Asia, For Vietnam Vets: Viking Cruises (Viking Mekong)

Enrichment Opportunities

There’s much more to cruising than poolside naps and a drink with an umbrella. Overall, seniors have access to more onboard activities than ever before, from wine tastings to tango lessons to photography and photo editing workshops.

Scientists actually insist that enriching and challenging the brain is necessary to keep the mind healthy and active. Let’s face it, nothing makes you feel younger than continuing to learn new skills.

Top 3 Cruise Lines for Onboard Enrichment:

Princess Cruises (Grand Class)

Celebrity Cruises (Solstice Class)

Crystal Cruises (Fleetwide)

Party Size and Interests

Seniors straddle the spectrum here: they are more likely to travel solo, but also more likely to travel in multigenerational family groups.

Top 3 Cruises for Multigenerational Travel:

Royal Caribbean (Oasis of the Seas, Allure of the Seas, Liberty of the Seas, and Freedom of the Seas)

Disney Cruise Line (Fleetwide)

Carnival Cruises (Fleetwide)

Traveling solo can get very expensive, especially when facing with the dreaded “single supplement” charge. It’s a fee paid by a solo traveler to compensate a hotel or cruise ship for losses incurred because only one person is using a room or cabin, and can range from 10 to 100 percent of the standard accommodation rate. We prize the following selection for circumventing the change with services like specialized studio cabins and roommate matches through single-share plans.
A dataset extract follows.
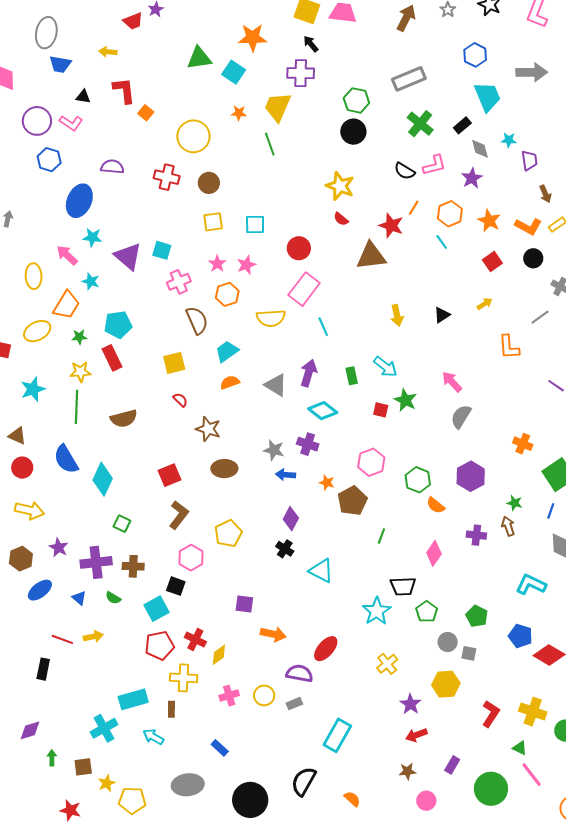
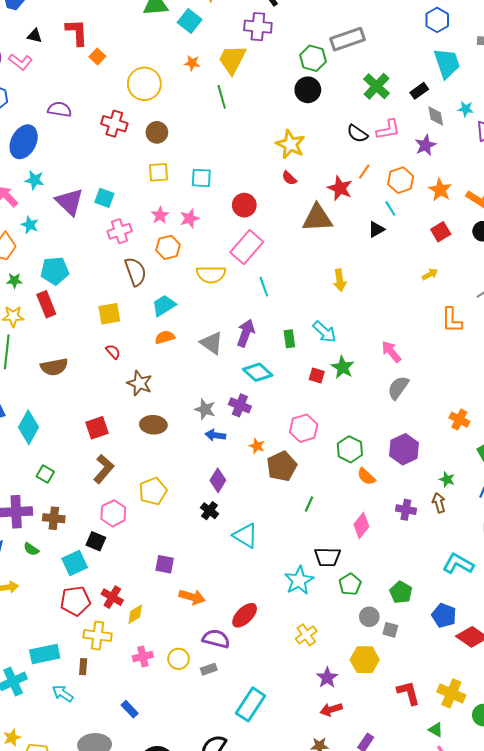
gray rectangle: (409, 79) -> (348, 39), moved
black triangle: (442, 315) -> (376, 229), moved
red L-shape: (491, 714) -> (408, 693), turned -52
Top 3 Cruises for Seniors Traveling Solo:

Norwegian Cruise Line (Norwegian Epic, Norwegian Breakaway, and Norwegian Getaway)
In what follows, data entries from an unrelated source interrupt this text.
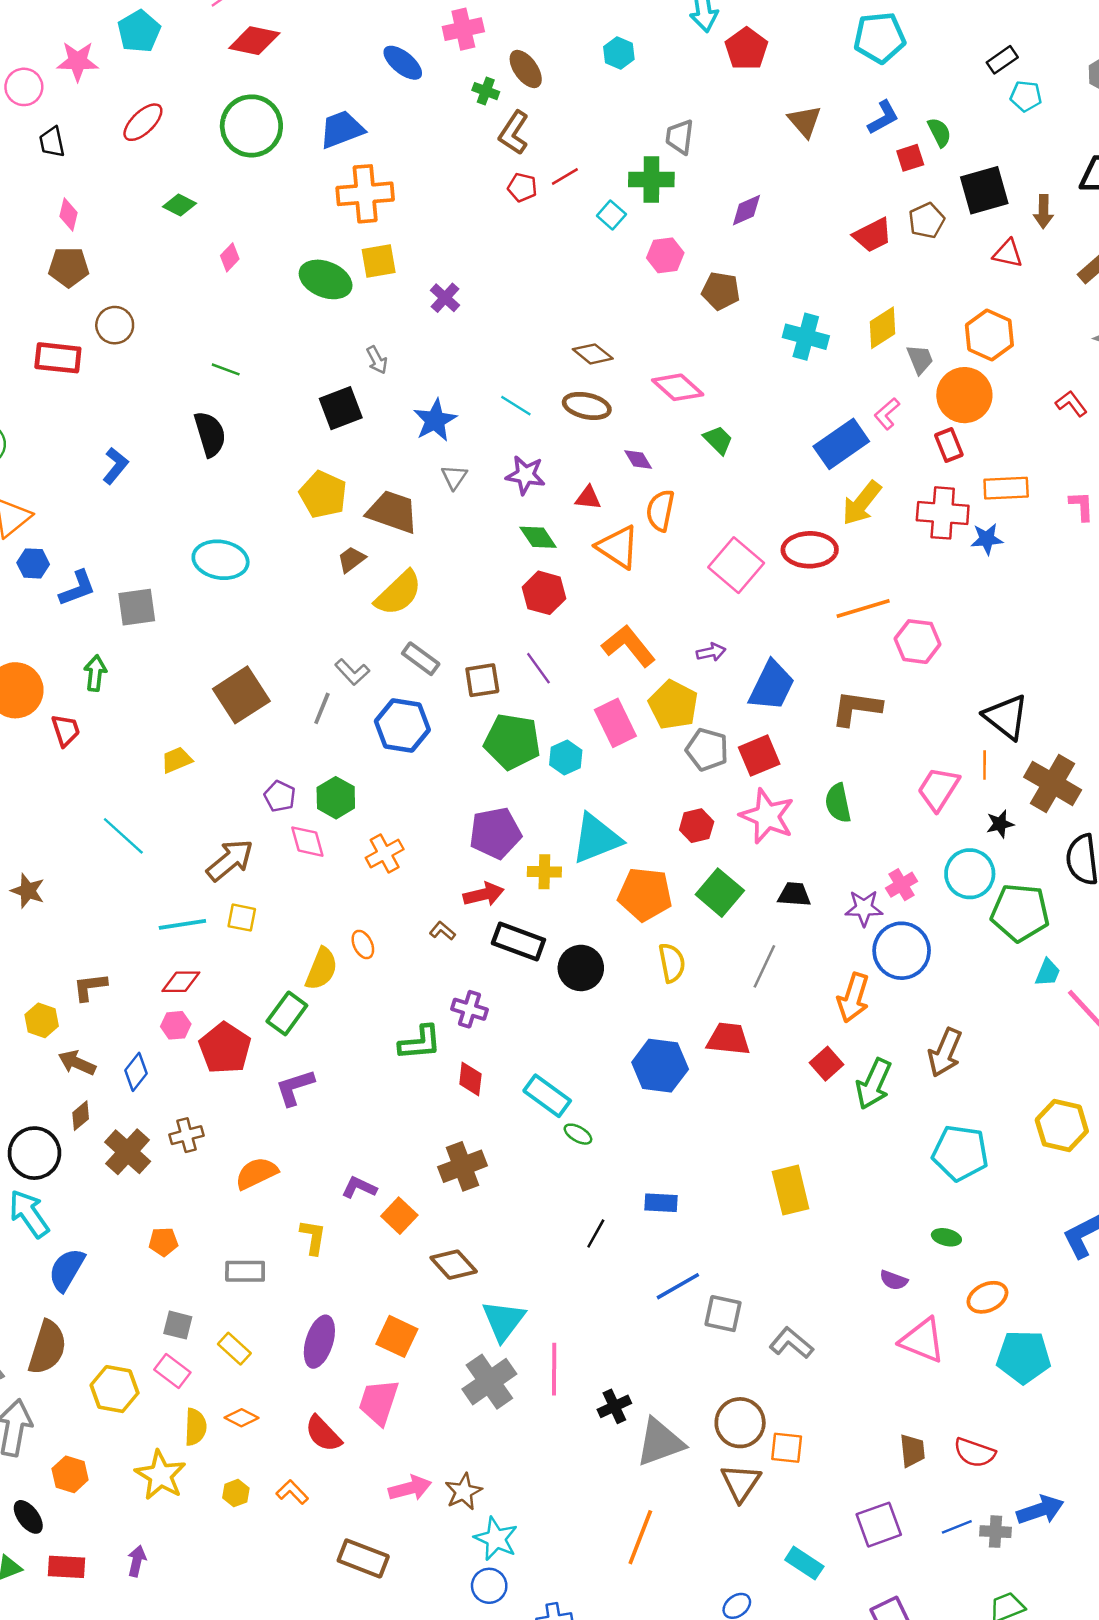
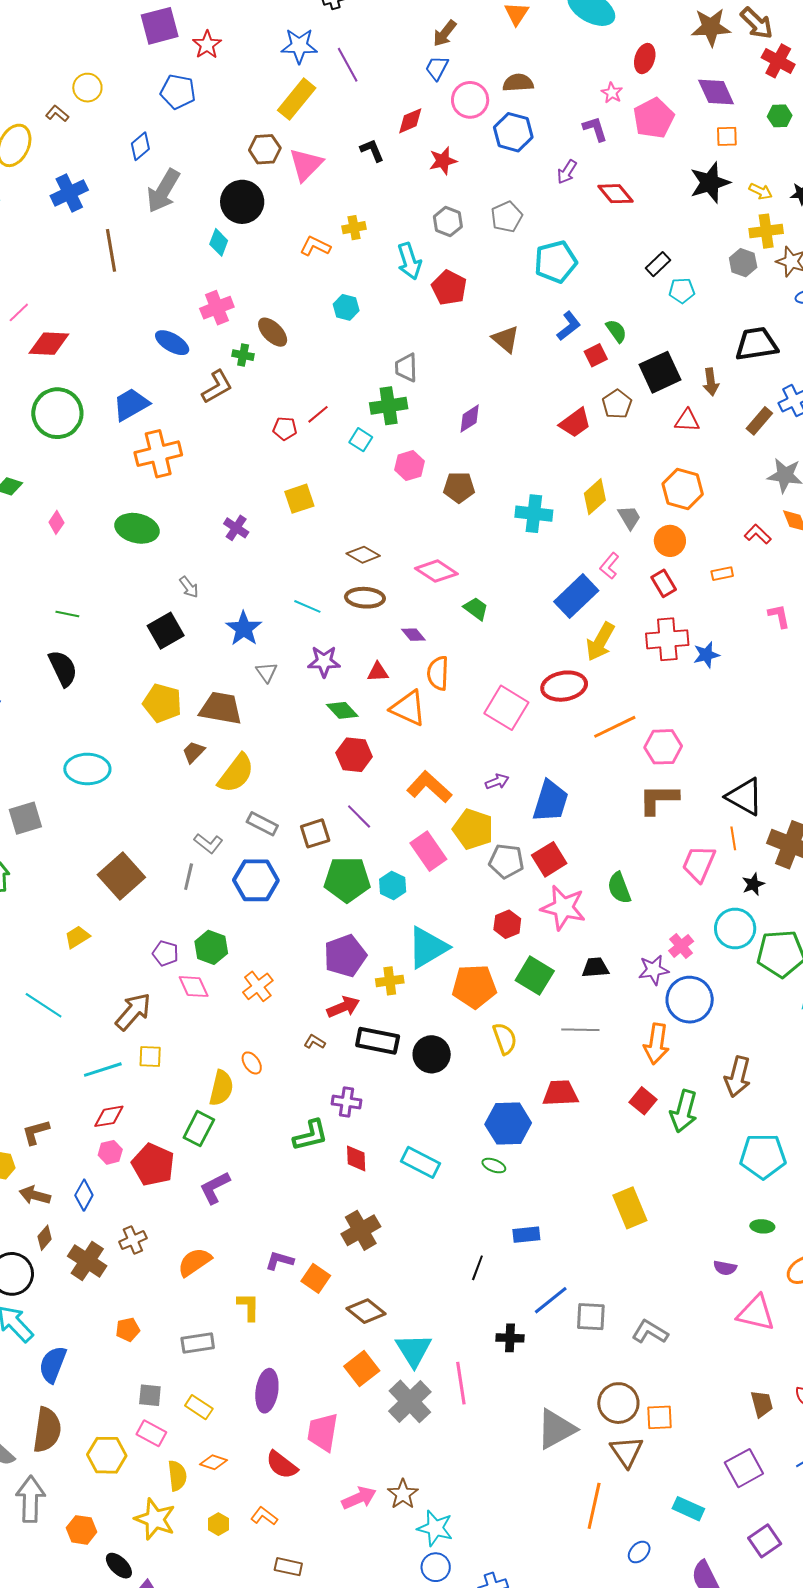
brown L-shape: (514, 133) -> (217, 387), moved, turned -144
yellow square: (379, 261) -> (299, 499), moved
orange circle: (964, 395) -> (670, 541), size x0.7
orange rectangle: (1006, 488) -> (722, 574), moved, size x0.6
brown L-shape: (856, 708) -> (659, 799), moved
gray line: (764, 966) -> (580, 1030), turned 75
green ellipse: (578, 1134) -> (494, 1166), moved
orange square: (397, 1336) -> (362, 1369), moved, turned 36
black cross: (614, 1406) -> (510, 1338), moved, turned 36
black ellipse: (28, 1517) -> (119, 1566), moved
orange line: (640, 1537) -> (594, 1506), moved
brown rectangle: (363, 1558) -> (288, 1567), moved, size x0.7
Holland America (Fleetwide)

Uniworld (Fleetwide)

Mobility and Health Concerns

Top-notch medical care and accessible ships are likely to be high on any senior traveler’s list. Most ships comply with the Americans with Disabilities Act (ADA), but the following selection goes the extra mile:

Royal Caribbean (Radiance, Freedom and Oasis classes)

Holland America (Vista-class ships: MS Zuiderdam, MS Oosterdam, MS Westerdam, MS Noordam and MS Eurodam)

Bon Voyage!

Before you set sail, whether you’re booking through a travel agent or on your own, be sure to inquire about senior discounts. Lines like Royal Caribbean, Carnival, and Windstar Cruises offer discounts for passengers 55 and older on select sailings. If you’re an AARP member, you can save up to 5 percent on all Norwegian voyages as long as you book your cruise nine months in advance. You can find a comprehensive list of other cruise discounts and onboard extras on the AARP website.

Also note that cruise vacations can have complicated itineraries and sometimes just one misstep can derail the entire trip. We recommend opting for travel insurance, and not the kind provided by your cruise line, which can be limited in its coverage. Though coverage can vary widely, most travel insurance policies will help you get reimbursed for canceled trips or even assist you in re-booking your flights or lodging.

You shouldn’t assume your regular health insurance covers you while traveling. Most plans (including Medicare) do not provide coverage outside of the U.S. The Centers for Disease Control and Prevention recommends travelers consider purchasing travel health insurance and medical evacuation insurance in addition to travel insurance. These options are particularly important for seniors as they can provide coverage for an unforeseen illness or injury. If you have a pre-existing condition that you worry may disrupt your trip, make sure to get a pre-existing conditions waiver when purchasing your travel insurance.